Select “Libraries” in the navigation bar (libraries are groups of related notebooks) and create a new library named “Sandbox”.
Create a new notebook named “My First Notebook.ipynb” in the Sandbox library, or upload an existing one. For this article, I will use a new Python 2.7 notebook.
Start the notebook.
The Azure Platform
To explore the Azure plaform hosting the Jupyter notebook, we will issue some shell commands; the simplest way to do that if from within a Python notebook is to type the command in a cell, prefixed with an exclamation point1.
First of all, Azure notebooks are hosted on Linux (Debian-based) machine:
>>> import platform
>>> platform.system()
'Linux'
>>> platform.platform()
'Linux-4.4.0-81-generic-x86_64-with-debian-stretch-sid'
The distribution used is the latest LTS version of Ubuntu: Xenial Xerus.
>>> !cat /etc/lsb-release
DISTRIB_ID=Ubuntu
DISTRIB_RELEASE=16.04
DISTRIB_CODENAME=xenial
DISTRIB_DESCRIPTION="Ubuntu 16.04.2 LTS"
The notebook is actually running within a Docker container:
>>> import os.path
>>> os.path.isfile("/.dockerenv")
True
What it means concretely is that when you start – or restart – a notebook, you are likely to wait for a couple of seconds while Azure is provisioning a new container. As far as I can tell, container instances are shared between notebooks in the same library, but not across libraries.
The processor specs are:
>> !lscpu | grep "Model name"
Model name: Intel(R) Xeon(R) CPU E5-2673 v3 @ 2.40GHz
PassMark gives this CPU a mark of 16.904; this is far better than the laptop I am working on, so I guess that performance is uniquely to be an issue.
Data Management
If you use the Jupyter Notebook App, which executes the notebooks on your computer, or if you have deployed a JupyterHub server, the input data that you use for your notebooks, the ouput data that they may produce and the notebooks themselves are in the same filesystem, probably organized into directories, one for each projects.

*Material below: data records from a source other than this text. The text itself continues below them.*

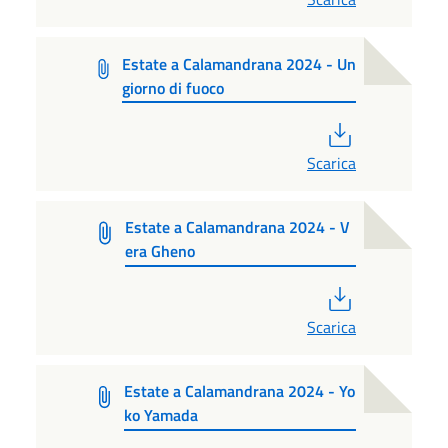
Estate a Calamandrana 2024 - Un
giorno di fuoco
PDF
Scarica
Estate a Calamandrana 2024 - V
era Gheno
PDF
Scarica
Estate a Calamandrana 2024 - Yo
ko Yamada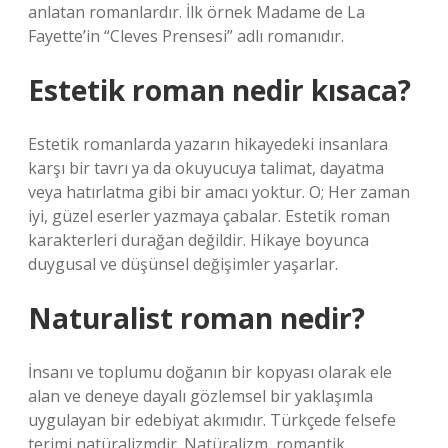
anlatan romanlardır. İlk örnek Madame de La
Fayette’in “Cleves Prensesi” adlı romanıdır.
Estetik roman nedir kısaca?
Estetik romanlarda yazarın hikayedeki insanlara
karşı bir tavrı ya da okuyucuya talimat, dayatma
veya hatırlatma gibi bir amacı yoktur. O; Her zaman
iyi, güzel eserler yazmaya çabalar. Estetik roman
karakterleri durağan değildir. Hikaye boyunca
duygusal ve düşünsel değişimler yaşarlar.
Naturalist roman nedir?
İnsanı ve toplumu doğanın bir kopyası olarak ele
alan ve deneye dayalı gözlemsel bir yaklaşımla
uygulayan bir edebiyat akımıdır. Türkçede felsefe
terimi natüralizmdir. Natüralizm, romantik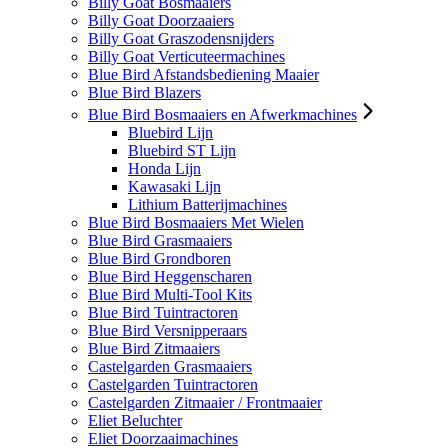
Billy Goat Bosmaaiers
Billy Goat Doorzaaiers
Billy Goat Graszodensnijders
Billy Goat Verticuteermachines
Blue Bird Afstandsbediening Maaier
Blue Bird Blazers
Blue Bird Bosmaaiers en Afwerkmachines
Bluebird Lijn
Bluebird ST Lijn
Honda Lijn
Kawasaki Lijn
Lithium Batterijmachines
Blue Bird Bosmaaiers Met Wielen
Blue Bird Grasmaaiers
Blue Bird Grondboren
Blue Bird Heggenscharen
Blue Bird Multi-Tool Kits
Blue Bird Tuintractoren
Blue Bird Versnipperaars
Blue Bird Zitmaaiers
Castelgarden Grasmaaiers
Castelgarden Tuintractoren
Castelgarden Zitmaaier / Frontmaaier
Eliet Beluchter
Eliet Doorzaaimachines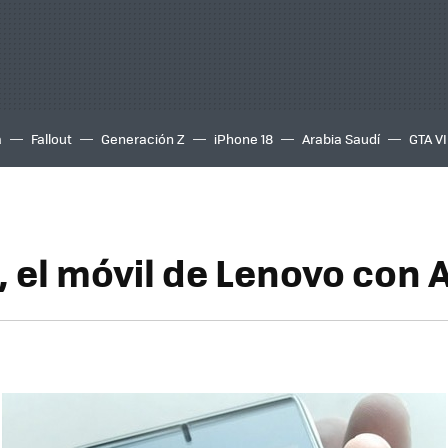
a
Fallout
Generación Z
iPhone 18
Arabia Saudí
GTA VI
 el móvil de Lenovo con 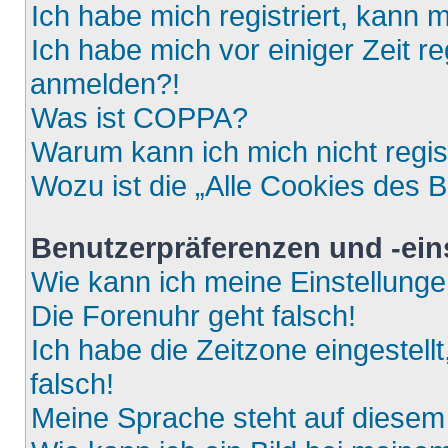
Ich habe mich registriert, kann 
Ich habe mich vor einiger Zeit re
anmelden?!
Was ist COPPA?
Warum kann ich mich nicht regis
Wozu ist die „Alle Cookies des 
Benutzerpräferenzen und -ein
Wie kann ich meine Einstellung
Die Forenuhr geht falsch!
Ich habe die Zeitzone eingestell
falsch!
Meine Sprache steht auf diesem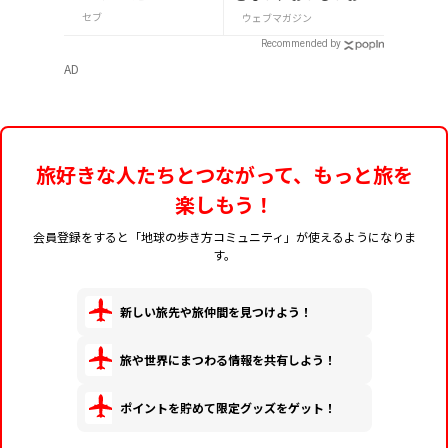
産10選
セブ
ウェブマガジン
Recommended by
AD
旅好きな人たちとつながって、もっと旅を
楽しもう！
会員登録をすると「地球の歩き方コミュニティ」が使えるようになりま
す。
新しい旅先や旅仲間を見つけよう！
旅や世界にまつわる情報を共有しよう！
ポイントを貯めて限定グッズをゲット！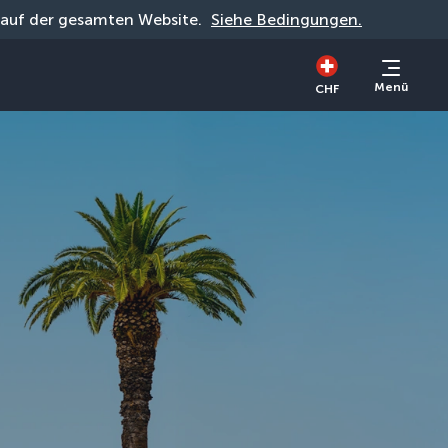
g auf der gesamten Website. 
Siehe Bedingungen.
Menü
CHF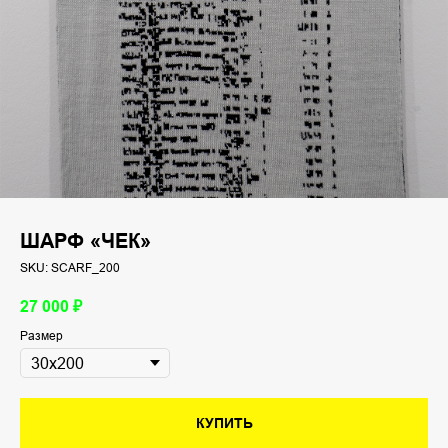
ШАРФ «ЧЕК»
SKU:
SCARF_200
27 000
₽
Размер
КУПИТЬ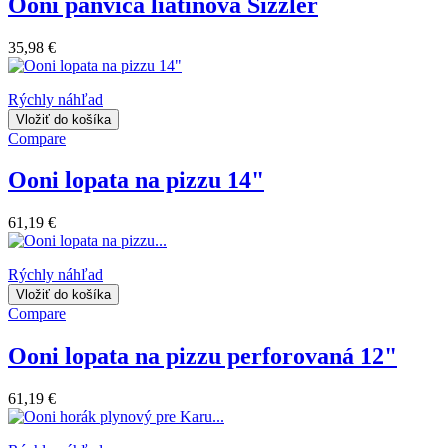
Ooni panvica liatinová Sizzler
35,98 €
Rýchly náhľad
Vložiť do košíka
Compare
Ooni lopata na pizzu 14"
61,19 €
Rýchly náhľad
Vložiť do košíka
Compare
Ooni lopata na pizzu perforovaná 12"
61,19 €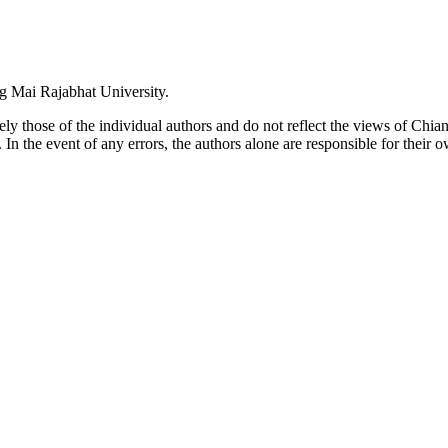
ng Mai Rajabhat University.
lely those of the individual authors and do not reflect the views of Chi
. In the event of any errors, the authors alone are responsible for their o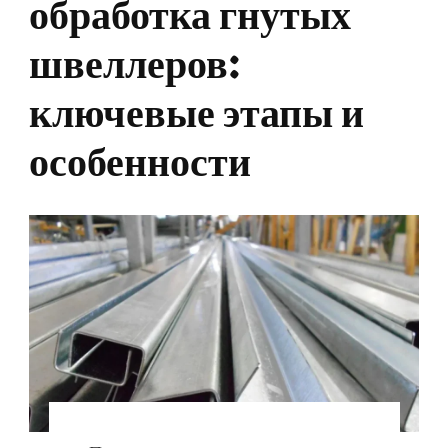
обработка гнутых
швеллеров:
ключевые этапы и
особенности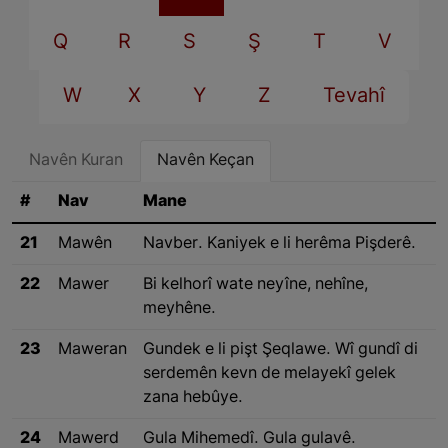
Q
R
S
Ş
T
V
W
X
Y
Z
Tevahî
Navên Kuran
Navên Keçan
#
Nav
Mane
21
Mawên
Navber. Kaniyek e li herêma Pişderê.
22
Mawer
Bi kelhorî wate neyîne, nehîne,
meyhêne.
23
Maweran
Gundek e li pişt Şeqlawe. Wî gundî di
serdemên kevn de melayekî gelek
zana hebûye.
24
Mawerd
Gula Mihemedî. Gula gulavê.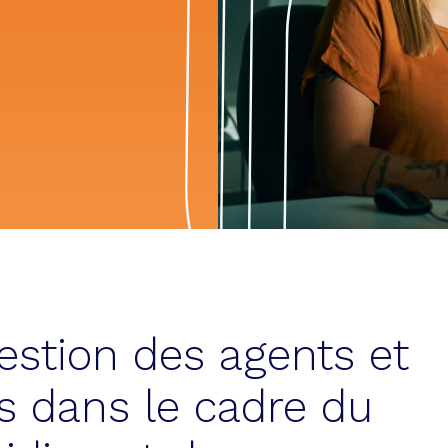
estion des agents et
 dans le cadre du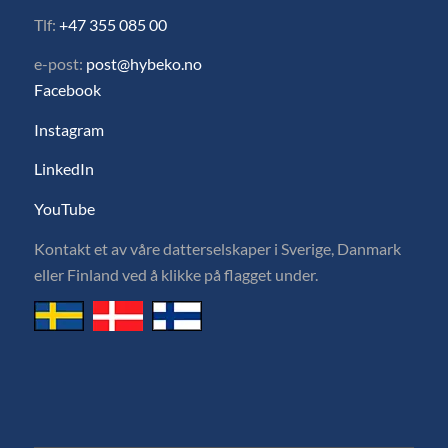
Tlf:
+47 355 085 00
e-post:
post@hybeko.no
Facebook
Instagram
LinkedIn
YouTube
Kontakt et av våre datterselskaper i Sverige, Danmark
eller Finland ved å klikke på flagget under.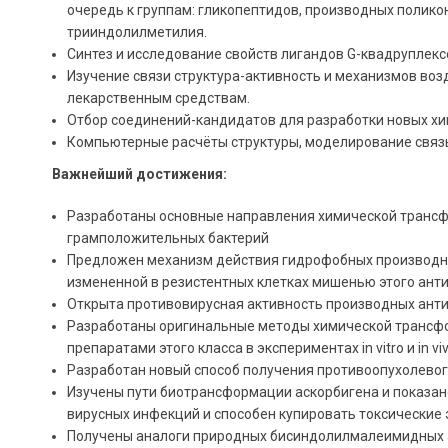
очередь к группам: гликопептидов, производных полико
трииндолилметилия.
Синтез и исследование свойств лигандов G-квадруплекс
Изучение связи структура-активность и механизмов во
лекарственным средствам.
Отбор соединений-кандидатов для разработки новых хи
Компьютерные расчёты структуры, моделирование связ
Важнейший достижения:
Разработаны основные направления химической трансфо
грамположительных бактерий
Предложен механизм действия гидрофобных производны
измененной в резистентных клетках мишенью этого ант
Открыта противовирусная активность производных антиб
Разработаны оригинальные методы химической трансф
препаратами этого класса в экспериментах in vitro и in vi
Разработан новый способ получения противоопухолево
Изучены пути биотрансформации аскорбигена и показан
вирусных инфекций и способен купировать токсически
Получены аналоги природных бисиндолилмалеимидных а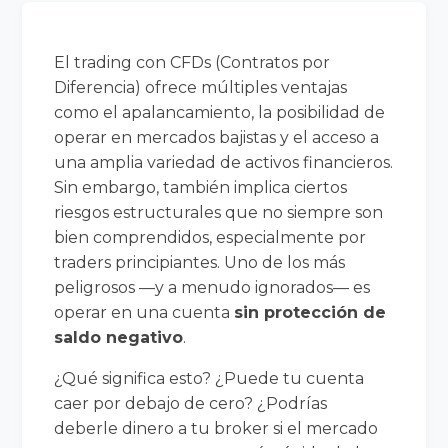
El trading con CFDs (Contratos por
Diferencia) ofrece múltiples ventajas
como el apalancamiento, la posibilidad de
operar en mercados bajistas y el acceso a
una amplia variedad de activos financieros.
Sin embargo, también implica ciertos
riesgos estructurales que no siempre son
bien comprendidos, especialmente por
traders principiantes. Uno de los más
peligrosos —y a menudo ignorados— es
operar en una cuenta
sin protección de
saldo negativo
.
¿Qué significa esto? ¿Puede tu cuenta
caer por debajo de cero? ¿Podrías
deberle dinero a tu broker si el mercado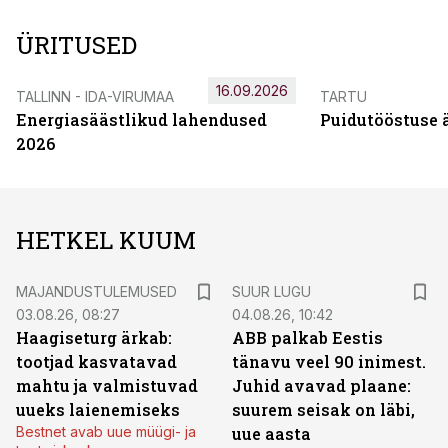
ÜRITUSED
16.09.2026
TALLINN - IDA-VIRUMAA
TARTU
Energiasäästlikud lahendused
Puidutööstuse 
2026
HETKEL KUUM
MAJANDUSTULEMUSED
SUUR LUGU
03.08.26, 08:27
04.08.26, 10:42
Haagiseturg ärkab:
ABB palkab Eestis
tootjad kasvatavad
tänavu veel 90 inimest.
mahtu ja valmistuvad
Juhid avavad plaane:
uueks laienemiseks
suurem seisak on läbi,
Bestnet avab uue müügi- ja
uue aasta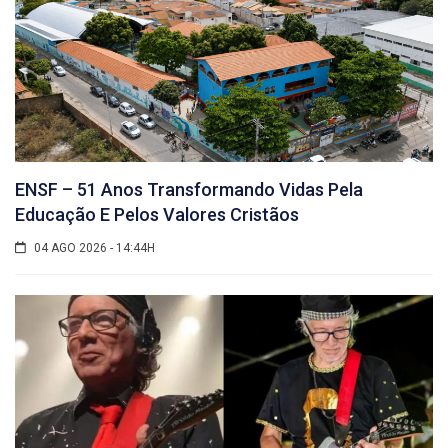
ENSF – 51 Anos Transformando Vidas Pela
Educação E Pelos Valores Cristãos
04 AGO 2026 - 14:44H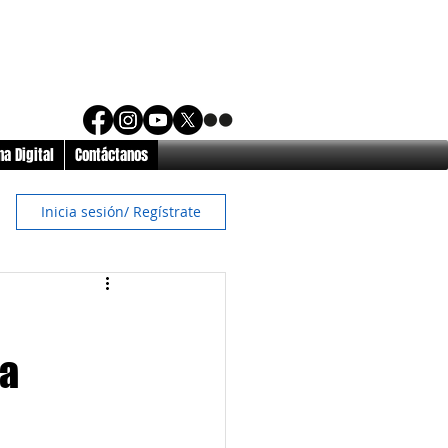
a Digital
Contáctanos
Inicia sesión/ Regístrate
da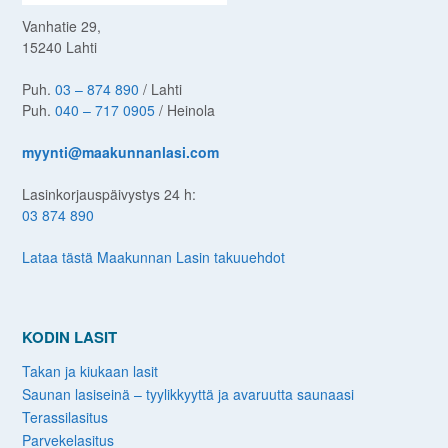
Vanhatie 29,
15240 Lahti
Puh.
03 – 874 890
/ Lahti
Puh.
040 – 717 0905
/ Heinola
myynti@maakunnanlasi.com
Lasinkorjauspäivystys 24 h:
03 874 890
Lataa tästä Maakunnan Lasin takuuehdot
KODIN LASIT
Takan ja kiukaan lasit
Saunan lasiseinä – tyylikkyyttä ja avaruutta saunaasi
Terassilasitus
Parvekelasitus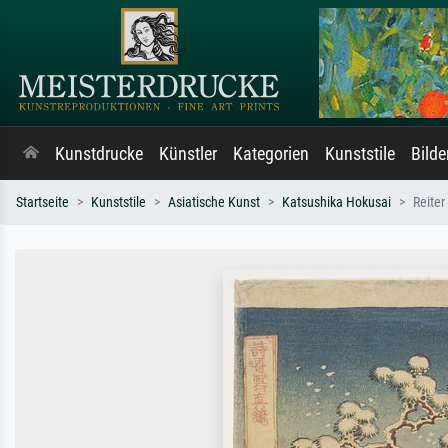
Kunstdrucke
Künstler
Kategorien
Kunststile
Bild
Startseite
Kunststile
Asiatische Kunst
Katsushika Hokusai
Reite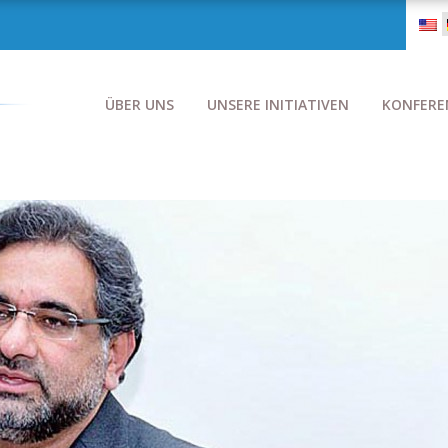
ÜBER UNS
UNSERE INITIATIVEN
KONFERE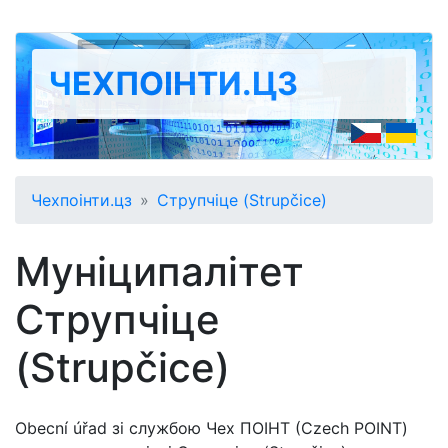
ЧЕХПОІНТИ.ЦЗ
Чехпоінти.цз
Струпчіце (Strupčice)
Муніципалітет
Струпчіце
(Strupčice)
Obecní úřad зі службою Чех ПОІНТ (Czech POINT)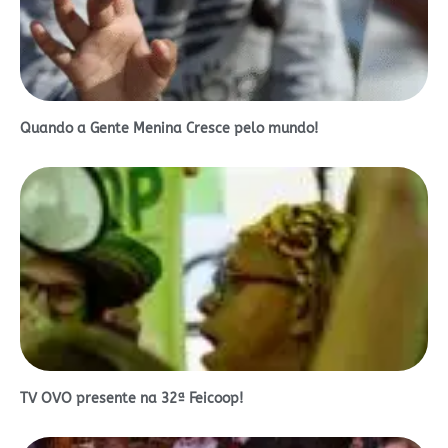
Quando a Gente Menina Cresce pelo mundo!
TV OVO presente na 32ª Feicoop!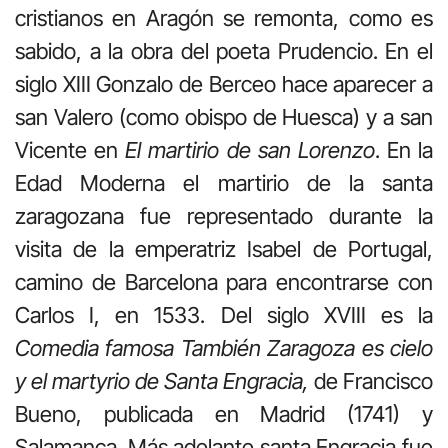
cristianos en Aragón se remonta, como es
sabido, a la obra del poeta Prudencio. En el
siglo XIII Gonzalo de Berceo hace aparecer a
san Valero (como obispo de Huesca) y a san
Vicente en
El martirio de san Lorenzo
. En la
Edad Moderna el martirio de la santa
zaragozana fue representado durante la
visita de la emperatriz Isabel de Portugal,
camino de Barcelona para encontrarse con
Carlos I, en 1533. Del siglo XVIII es la
Comedia famosa También Zaragoza es cielo
y el martyrio de Santa Engracia,
de Francisco
Bueno, publicada en Madrid (1741) y
Salamanca. Más adelante santa Engracia fue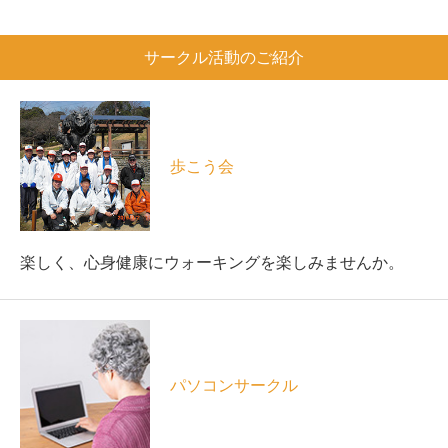
サークル活動のご紹介
歩こう会
楽しく、心身健康にウォーキングを楽しみませんか。
パソコンサークル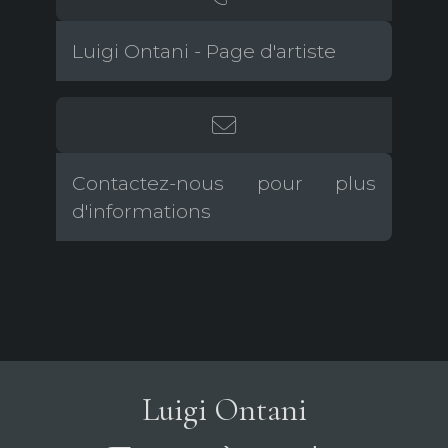
Luigi Ontani - Page d'artiste
Contactez-nous pour plus
d'informations
Luigi Ontani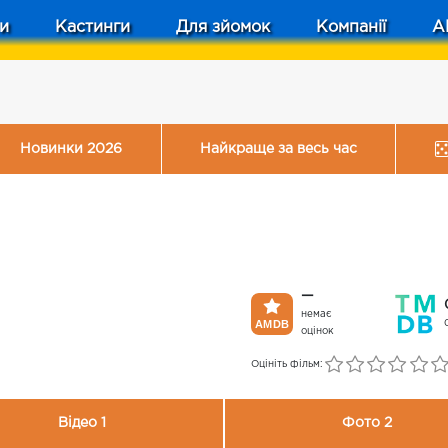
и
Кастинги
Для зйомок
Компанії
A
Новинки 2026
Найкраще за весь час
—
немає
оцінок
Оцініть фільм:
Відео 1
Фото 2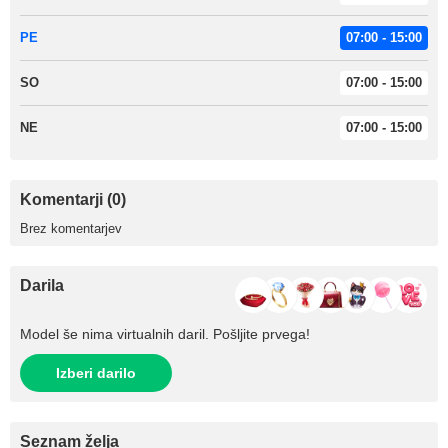
PE
07:00 - 15:00
SO
07:00 - 15:00
NE
07:00 - 15:00
Komentarji (0)
Brez komentarjev
Darila
Model še nima virtualnih daril. Pošljite prvega!
Izberi darilo
Seznam želja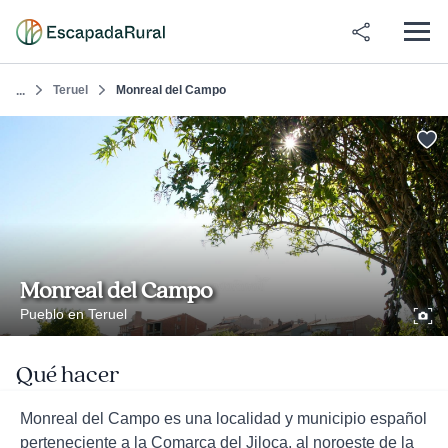
Teruel
Monreal del Campo
...
Monreal del Campo
Pueblo en Teruel
Qué hacer
Monreal del Campo es una localidad y municipio español
perteneciente a la Comarca del Jiloca, al noroeste de la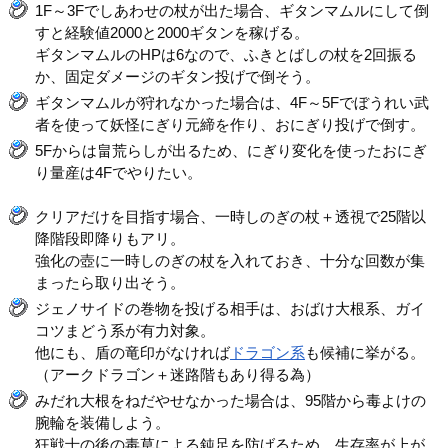
1F～3Fでしあわせの杖が出た場合、ギタンマムルにして倒
すと経験値2000と2000ギタンを稼げる。
ギタンマムルのHPは6なので、ふきとばしの杖を2回振る
か、固定ダメージのギタン投げで倒そう。
ギタンマムルが狩れなかった場合は、4F～5Fでぼうれい武
者を使って妖怪にぎり元締を作り、おにぎり投げで倒す。
5Fからは畠荒らしが出るため、にぎり変化を使ったおにぎ
り量産は4Fでやりたい。
クリアだけを目指す場合、一時しのぎの杖＋透視で25階以
降階段即降りもアリ。
強化の壺に一時しのぎの杖を入れておき、十分な回数が集
まったら取り出そう。
ジェノサイドの巻物を投げる相手は、おばけ大根系、ガイ
コツまどう系が有力対象。
他にも、盾の竜印がなければ
ドラゴン系
も候補に挙がる。
（アークドラゴン＋迷路階もあり得る為）
みだれ大根をねだやせなかった場合は、95階から毒よけの
腕輪を装備しよう。
狂戦士の後の毒草による鈍足を防げるため、生存率が上が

Things are different for Azure notebooks, where notebooks and data are handled separately. Notebook files (with the .ipynb
extension) are stored permanently and associated to your Microsoft account; they can be managed from the Libraries view and/or from the dashboard. You can also download/upload them if you loke but this is not mandatory. However, you will not find them in the filesystem accessible in the notebook 2.
Your data files on the other hand – anything that is in the notebook filesystem – is ephemeral and will be lost when your library container is shut down. Consequently:
If your notebook requires some input data, you need to check that it’s available before you execute the notebook, or “rehydrate” your filesystem, upload this data again.
If your notebook produces some output data that you want to keep, you need to download it.
For both steps there are several options available.
You may upload/download your data manually from/to your computer: use the “Data” menu in the notebook navigation panel. Data may also be uploaded from a Dropbox account.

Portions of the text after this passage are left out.